*About this exercise:* If an entry below holds a picture, leave the picture out and print the rest exactly.

==== Provided records

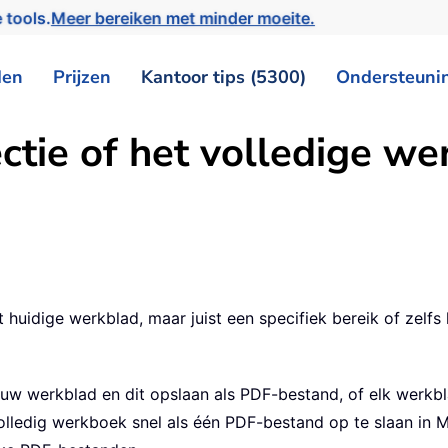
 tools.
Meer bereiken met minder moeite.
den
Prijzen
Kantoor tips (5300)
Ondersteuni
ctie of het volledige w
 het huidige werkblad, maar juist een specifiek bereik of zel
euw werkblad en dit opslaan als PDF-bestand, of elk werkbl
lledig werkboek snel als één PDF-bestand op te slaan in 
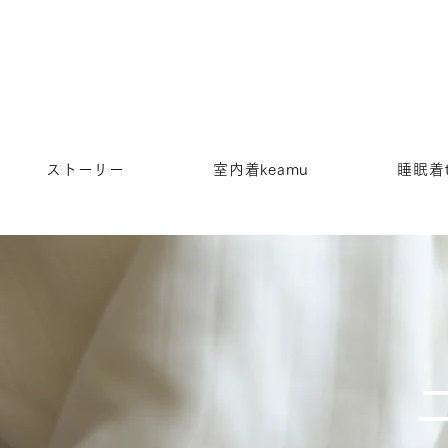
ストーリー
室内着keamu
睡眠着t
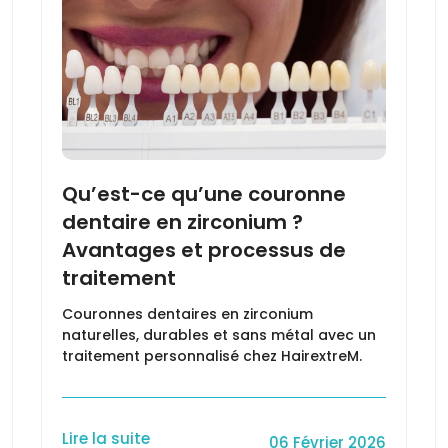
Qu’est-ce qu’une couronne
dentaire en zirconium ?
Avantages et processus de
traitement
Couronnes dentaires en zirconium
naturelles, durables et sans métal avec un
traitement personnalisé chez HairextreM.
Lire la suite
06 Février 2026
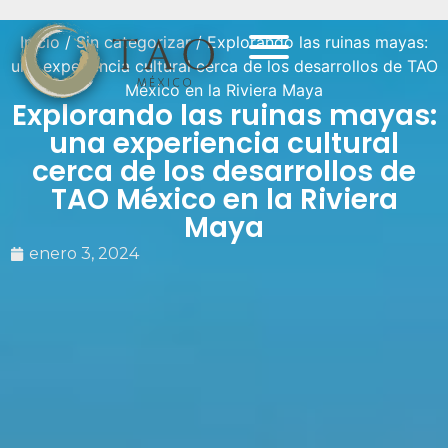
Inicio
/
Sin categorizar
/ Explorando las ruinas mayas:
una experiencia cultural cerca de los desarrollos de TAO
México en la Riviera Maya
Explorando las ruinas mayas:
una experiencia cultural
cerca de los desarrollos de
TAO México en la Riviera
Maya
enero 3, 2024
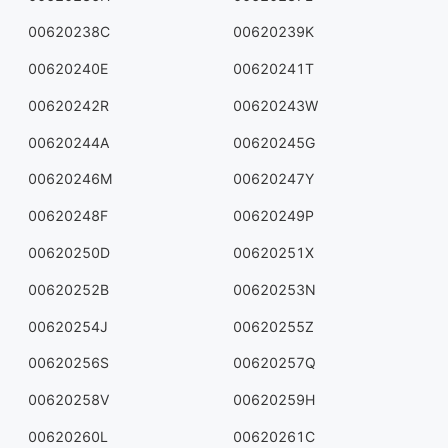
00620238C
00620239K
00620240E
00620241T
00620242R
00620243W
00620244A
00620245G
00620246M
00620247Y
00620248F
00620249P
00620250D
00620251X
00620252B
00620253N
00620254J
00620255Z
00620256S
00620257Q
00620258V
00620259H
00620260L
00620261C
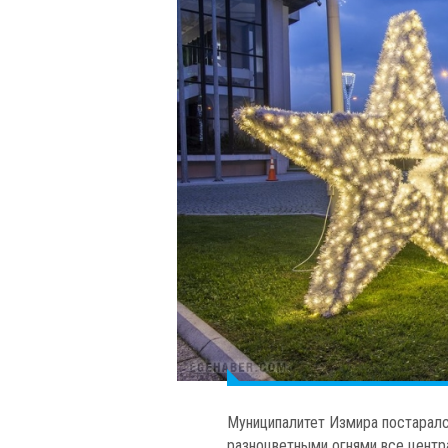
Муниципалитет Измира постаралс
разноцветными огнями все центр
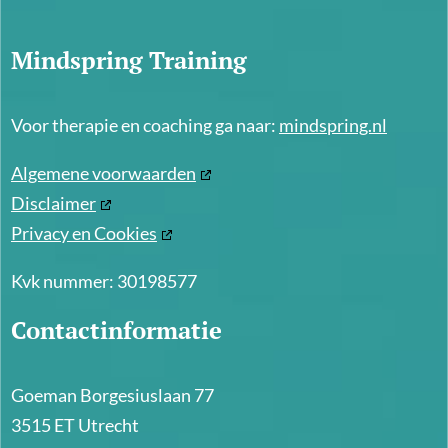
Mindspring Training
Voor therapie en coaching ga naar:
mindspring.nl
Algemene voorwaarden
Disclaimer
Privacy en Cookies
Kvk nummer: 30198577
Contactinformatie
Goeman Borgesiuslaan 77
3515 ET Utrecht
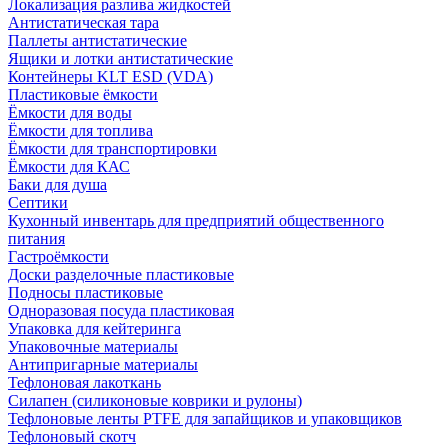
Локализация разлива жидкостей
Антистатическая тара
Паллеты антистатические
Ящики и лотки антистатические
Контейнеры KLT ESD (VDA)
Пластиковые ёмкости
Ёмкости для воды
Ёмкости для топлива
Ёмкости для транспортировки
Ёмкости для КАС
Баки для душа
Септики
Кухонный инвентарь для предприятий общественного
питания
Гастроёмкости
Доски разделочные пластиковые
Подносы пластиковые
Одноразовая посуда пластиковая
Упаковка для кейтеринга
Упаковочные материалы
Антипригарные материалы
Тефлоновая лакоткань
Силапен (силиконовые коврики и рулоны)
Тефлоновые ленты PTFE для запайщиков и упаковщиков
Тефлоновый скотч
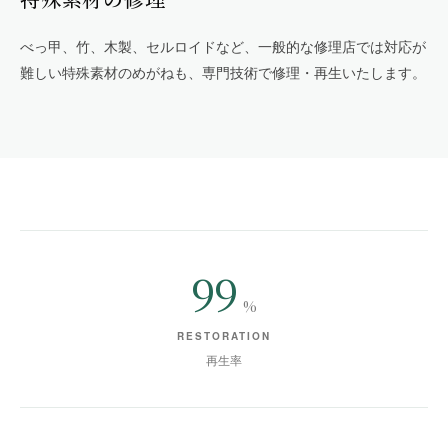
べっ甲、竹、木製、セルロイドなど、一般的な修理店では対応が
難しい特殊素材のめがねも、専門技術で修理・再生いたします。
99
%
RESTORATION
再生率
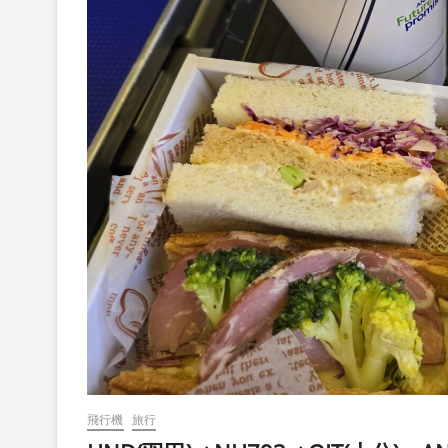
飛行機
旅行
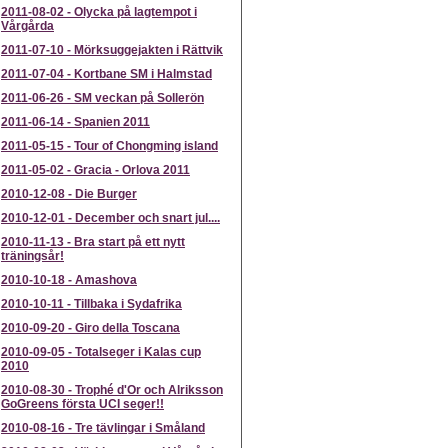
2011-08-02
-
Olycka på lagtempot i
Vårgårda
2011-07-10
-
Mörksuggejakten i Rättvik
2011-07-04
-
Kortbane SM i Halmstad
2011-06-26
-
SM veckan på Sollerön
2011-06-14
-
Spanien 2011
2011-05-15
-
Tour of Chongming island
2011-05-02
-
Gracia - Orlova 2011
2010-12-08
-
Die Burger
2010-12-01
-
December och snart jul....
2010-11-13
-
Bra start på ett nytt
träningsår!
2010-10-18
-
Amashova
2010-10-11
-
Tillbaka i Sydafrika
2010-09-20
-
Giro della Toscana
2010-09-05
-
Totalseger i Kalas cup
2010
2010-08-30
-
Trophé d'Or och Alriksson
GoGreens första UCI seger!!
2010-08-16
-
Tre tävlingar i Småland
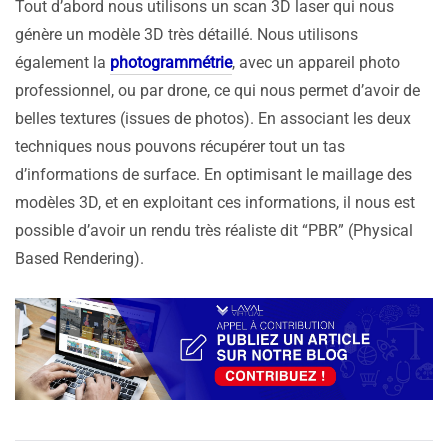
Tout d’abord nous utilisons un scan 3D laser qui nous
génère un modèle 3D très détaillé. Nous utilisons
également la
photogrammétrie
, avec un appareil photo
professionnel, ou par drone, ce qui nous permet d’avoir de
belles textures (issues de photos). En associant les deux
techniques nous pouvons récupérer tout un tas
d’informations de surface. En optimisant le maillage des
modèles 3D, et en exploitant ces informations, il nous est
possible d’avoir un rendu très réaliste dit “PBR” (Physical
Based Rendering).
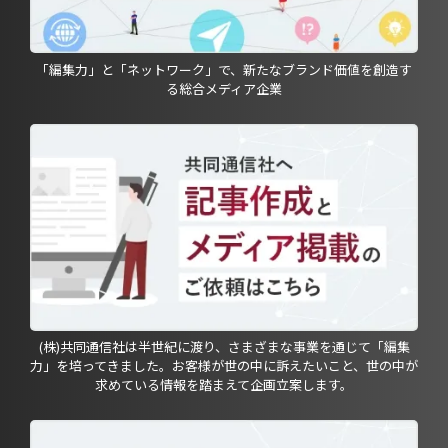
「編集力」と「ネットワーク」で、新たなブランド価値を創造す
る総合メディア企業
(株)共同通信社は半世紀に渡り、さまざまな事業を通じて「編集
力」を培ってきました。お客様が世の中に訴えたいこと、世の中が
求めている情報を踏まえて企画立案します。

========

*Result of this task:*
 tools.
Meer bereiken met minder moeite.
den
Prijzen
Kantoor tips (5300)
Ondersteuni
ctie of het volledige w
 het huidige werkblad, maar juist een specifiek bereik of zel
euw werkblad en dit opslaan als PDF-bestand, of elk werkbl
lledig werkboek snel als één PDF-bestand op te slaan in 
ストーリー
室内着keamu
睡眠着t
Qu’est-ce qu’une couronne
dentaire en zirconium ?
Avantages et processus de
traitement
Couronnes dentaires en zirconium
naturelles, durables et sans métal avec un
traitement personnalisé chez HairextreM.
Lire la suite
06 Février 2026
Inicio
/
Sin categorizar
/ Explorando las ruinas mayas:
una experiencia cultural cerca de los desarrollos de TAO
México en la Riviera Maya
Explorando las ruinas mayas:
una experiencia cultural
cerca de los desarrollos de
TAO México en la Riviera
Maya
enero 3, 2024
00620238C
00620239K
00620240E
00620241T
00620242R
00620243W
00620244A
00620245G
00620246M
00620247Y
00620248F
00620249P
00620250D
00620251X
00620252B
00620253N
00620254J
00620255Z
00620256S
00620257Q
00620258V
00620259H
00620260L
00620261C
Муниципалитет Измира постаралс
разноцветными огнями все центр
Mindspring Training
Voor therapie en coaching ga naar:
mindspring.nl
Algemene voorwaarden
Disclaimer
Privacy en Cookies
Kvk nummer: 30198577
Contactinformatie
Goeman Borgesiuslaan 77
3515 ET Utrecht
Локализация разлива жидкостей
Антистатическая тара
Паллеты антистатические
Ящики и лотки антистатические
Контейнеры KLT ESD (VDA)
Пластиковые ёмкости
Ёмкости для воды
Ёмкости для топлива
Ёмкости для транспортировки
Ёмкости для КАС
Баки для душа
Септики
Кухонный инвентарь для предприятий общественного
питания
Гастроёмкости
Доски разделочные пластиковые
Подносы пластиковые
Одноразовая посуда пластиковая
Упаковка для кейтеринга
Упаковочные материалы
Антипригарные материалы
Тефлоновая лакоткань
Силапен (силиконовые коврики и рулоны)
Тефлоновые ленты PTFE для запайщиков и упаковщиков
Тефлоновый скотч
べっ甲、竹、木製、セルロイドなど、一般的な修理店では対応が
難しい特殊素材のめがねも、専門技術で修理・再生いたします。
99
%
RESTORATION
再生率
飛行機
旅行
2011-08-02
-
Olycka på lagtempot i
Vårgårda
2011-07-10
-
Mörksuggejakten i Rättvik
2011-07-04
-
Kortbane SM i Halmstad
2011-06-26
-
SM veckan på Sollerön
2011-06-14
-
Spanien 2011
2011-05-15
-
Tour of Chongming island
2011-05-02
-
Gracia - Orlova 2011
2010-12-08
-
Die Burger
2010-12-01
-
December och snart jul....
2010-11-13
-
Bra start på ett nytt
träningsår!
2010-10-18
-
Amashova
2010-10-11
-
Tillbaka i Sydafrika
2010-09-20
-
Giro della Toscana
2010-09-05
-
Totalseger i Kalas cup
2010
2010-08-30
-
Trophé d'Or och Alriksson
GoGreens första UCI seger!!
2010-08-16
-
Tre tävlingar i Småland
Tout d’abord nous utilisons un scan 3D laser qui nous
génère un modèle 3D très détaillé. Nous utilisons
également la
photogrammétrie
, avec un appareil photo
professionnel, ou par drone, ce qui nous permet d’avoir de
belles textures (issues de photos). En associant les deux
techniques nous pouvons récupérer tout un tas
d’informations de surface. En optimisant le maillage des
modèles 3D, et en exploitant ces informations, il nous est
possible d’avoir un rendu très réaliste dit “PBR” (Physical
Based Rendering).
「編集力」と「ネットワーク」で、新たなブランド価値を創造す
る総合メディア企業
(株)共同通信社は半世紀に渡り、さまざまな事業を通じて「編集
力」を培ってきました。お客様が世の中に訴えたいこと、世の中が
求めている情報を踏まえて企画立案します。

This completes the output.